Saudi jails Islamist who incited protests on Twitter
The defendant received eight years on charges of inciting protests, mocking the monarch and criticizing the security services
A Saudi court on Sunday jailed an Islamist for eight years on charges of inciting protests, mocking the king and criticizing the country’s security services on Twitter, official news agency SPA reported.
The unidentified defendant was been convicted of inciting “families of those arrested for security reasons to protest by publishing Tweets and videos on YouTube,” justice ministry spokesman Fahd al-Bakran was quoted by SPA as saying.
Prosecutors also found the defendant guilty of “mocking” King Abdullah in addition to criticizing security services for arresting “promoters of extremists ideology.”
The court also banned the sentenced Saudi citizen from posting on social media or traveling for eight years.
While security forces have previously arrested the accused on similar charges, they were freed after pledging to refrain from such rhetoric again.
Not support allowed
The sentence came two days after the Saudi interior ministry published a list of “terror” groups including the Muslim Brotherhood, al-Nusra Front, which is al-Qaeda’s official Syrian affiliate, and the Islamic State of Iraq and the Levant, another jihadist group fighting in Syria and Iraq.
Saudi Arabia’s interior ministry has said it will prosecute those who back such groups “financially or morally,” or seek to promote them in the media and on social networks.

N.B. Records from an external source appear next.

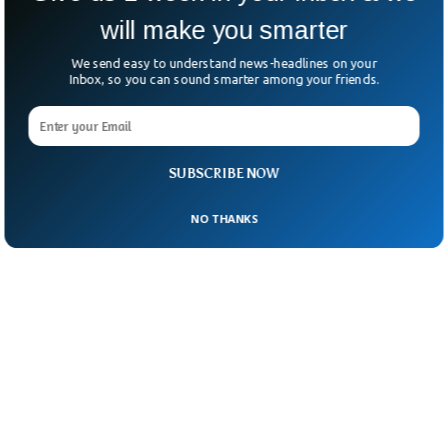
will make you smarter
We send easy to understand news-headlines on your
Inbox, so you can sound smarter among your friends.
SUBSCRIBE NOW
NO THANKS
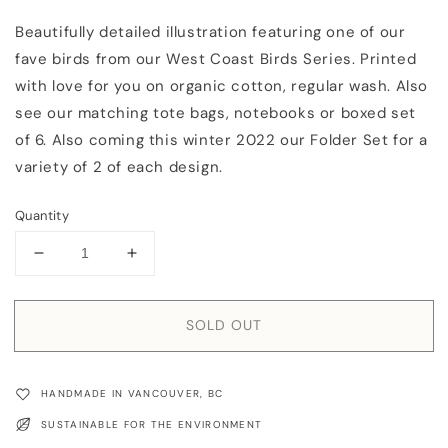
Beautifully detailed illustration featuring one of our
fave birds from our West Coast Birds Series. Printed
with love for you on organic cotton, regular wash. Also
see our matching tote bags, notebooks or boxed set
of 6. Also coming this winter 2022 our Folder Set for a
variety of 2 of each design.
Quantity
Decrease
Increase
quantity
quantity
for
for
Tea
Tea
SOLD OUT
Towel:
Towel:
Chickadee
Chickadee
HANDMADE IN VANCOUVER, BC
SUSTAINABLE FOR THE ENVIRONMENT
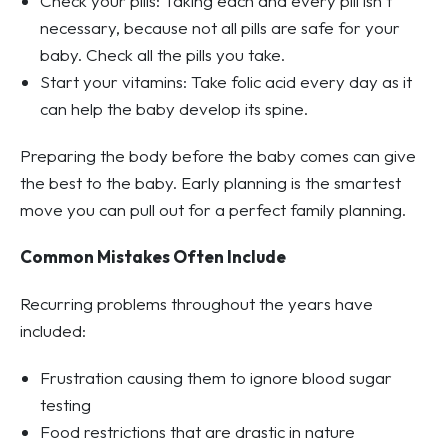
Check your pills: Taking each and every pill isn’t
necessary, because not all pills are safe for your
baby. Check all the pills you take.
Start your vitamins: Take folic acid every day as it
can help the baby develop its spine.
Preparing the body before the baby comes can give
the best to the baby. Early planning is the smartest
move you can pull out for a perfect family planning.
Common Mistakes Often Include
Recurring problems throughout the years have
included:
Frustration causing them to ignore blood sugar
testing
Food restrictions that are drastic in nature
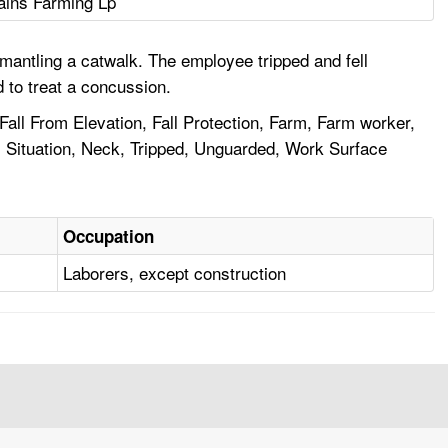
ains Farming Lp
antling a catwalk. The employee tripped and fell
 to treat a concussion.
Fall From Elevation, Fall Protection, Farm, Farm worker,
s Situation, Neck, Tripped, Unguarded, Work Surface
Occupation
Laborers, except construction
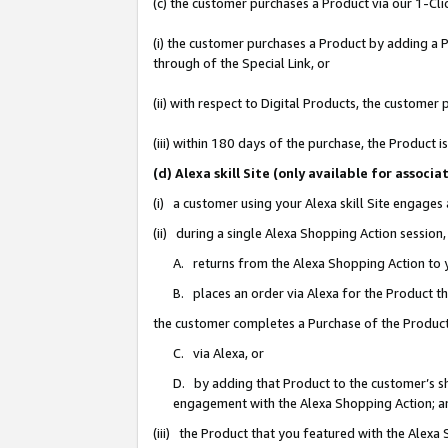
(c) the customer purchases a Product via our 1-Clic
(i) the customer purchases a Product by adding a Pr
through of the Special Link, or
(ii) with respect to Digital Products, the custom
(iii) within 180 days of the purchase, the Product
(d) Alexa skill Site (only available for asso
(i) a customer using your Alexa skill Site engages
(ii) during a single Alexa Shopping Action sessio
A. returns from the Alexa Shopping Action to y
B. places an order via Alexa for the Product t
the customer completes a Purchase of the Product
C. via Alexa, or
D. by adding that Product to the customer’s sho
engagement with the Alexa Shopping Action; a
(iii) the Product that you featured with the Alexa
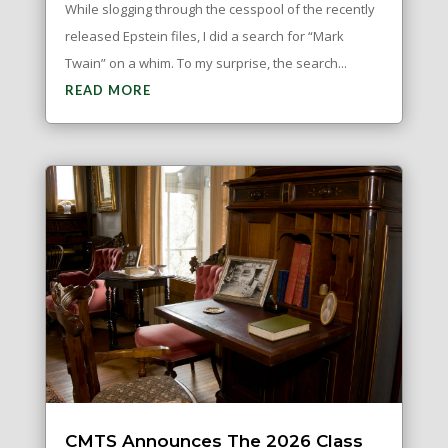
While slogging through the cesspool of the recently
released Epstein files, I did a search for “Mark
Twain” on a whim. To my surprise, the search...
READ MORE
CMTS Announces The 2026 Class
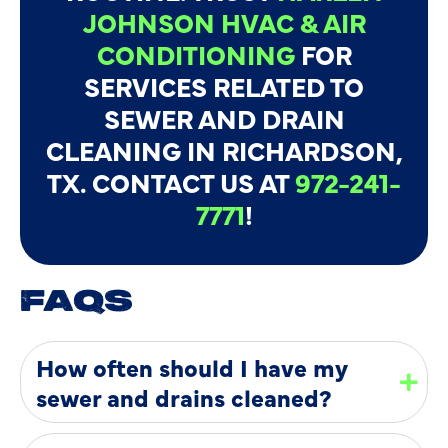
JOHNSON HVAC & AIR
CONDITIONING
FOR
SERVICES RELATED TO
SEWER AND DRAIN
CLEANING IN RICHARDSON,
TX. CONTACT US AT
972-241-
7771
!
FAQS
How often should I have my
sewer and drains cleaned?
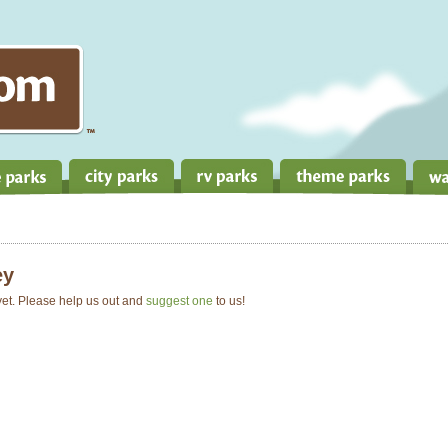
ey
 yet. Please help us out and
suggest one
to us!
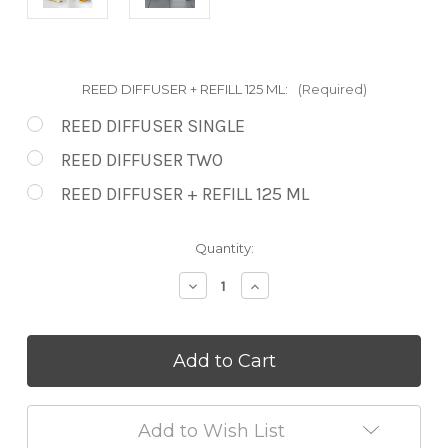
REED DIFFUSER + REFILL 125 ML:
(Required)
REED DIFFUSER SINGLE
REED DIFFUSER TWO
REED DIFFUSER + REFILL 125 ML
in
Quantity:
stock
Decrease
Increase
Quantity
Quantity
of
of
Coconut
Coconut
&
&
Lemongrass
Lemongrass
Reed
Reed
Diffusers
Diffusers
Add to Wish List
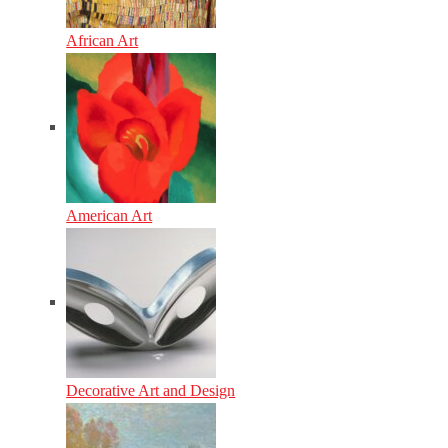
African Art
American Art
Decorative Art and Design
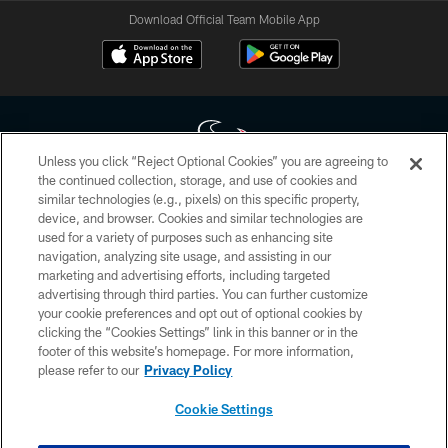
Download Official Team Mobile App
Unless you click “Reject Optional Cookies” you are agreeing to
the continued collection, storage, and use of cookies and
similar technologies (e.g., pixels) on this specific property,
Copyright © 2026 Houston Texans. All rights reserved. No portion of
device, and browser. Cookies and similar technologies are
HoustonTexans.com may be duplicated, redistributed or manipulated in any
form. By accessing any information beyond this page, you agree to abide by
used for a variety of purposes such as enhancing site
the HoustonTexans.com Privacy Policy, Code of Conduct, and Terms and
navigation, analyzing site usage, and assisting in our
Conditions.
marketing and advertising efforts, including targeted
advertising through third parties. You can further customize
PRIVACY POLICY
your cookie preferences and opt out of optional cookies by
clicking the “Cookies Settings” link in this banner or in the
ACCESSIBILITY
footer of this website’s homepage. For more information,
CONTACT US
please refer to our
Privacy Policy
AD CHOICES
Cookie Settings
YOUR PRIVACY CHOICES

It also forbids “participation in, calling for, or incitement to fighting in conflict zones in other countries” as well as calling for demonstrations or taking part in them.
Last month, King Abdullah announced courts would issue jail terms of up to 20 years for anyone belonging to “terrorist groups” and fighting abroad.
It is believed scores of Saudis have joined Islamist extremists fighting in Syria.
Saudi officials have issued stern warnings against volunteers from the kingdom heading to fight alongside the mainly Sunni rebels battling Syrian President Bashar al-Assad’s forces.
Riyadh established terrorism courts in 2011 to try dozens of Saudi nationals and foreigners accused of belonging to al-Qaeda or of involvement in the wave of bloody attacks that swept the country from 2003.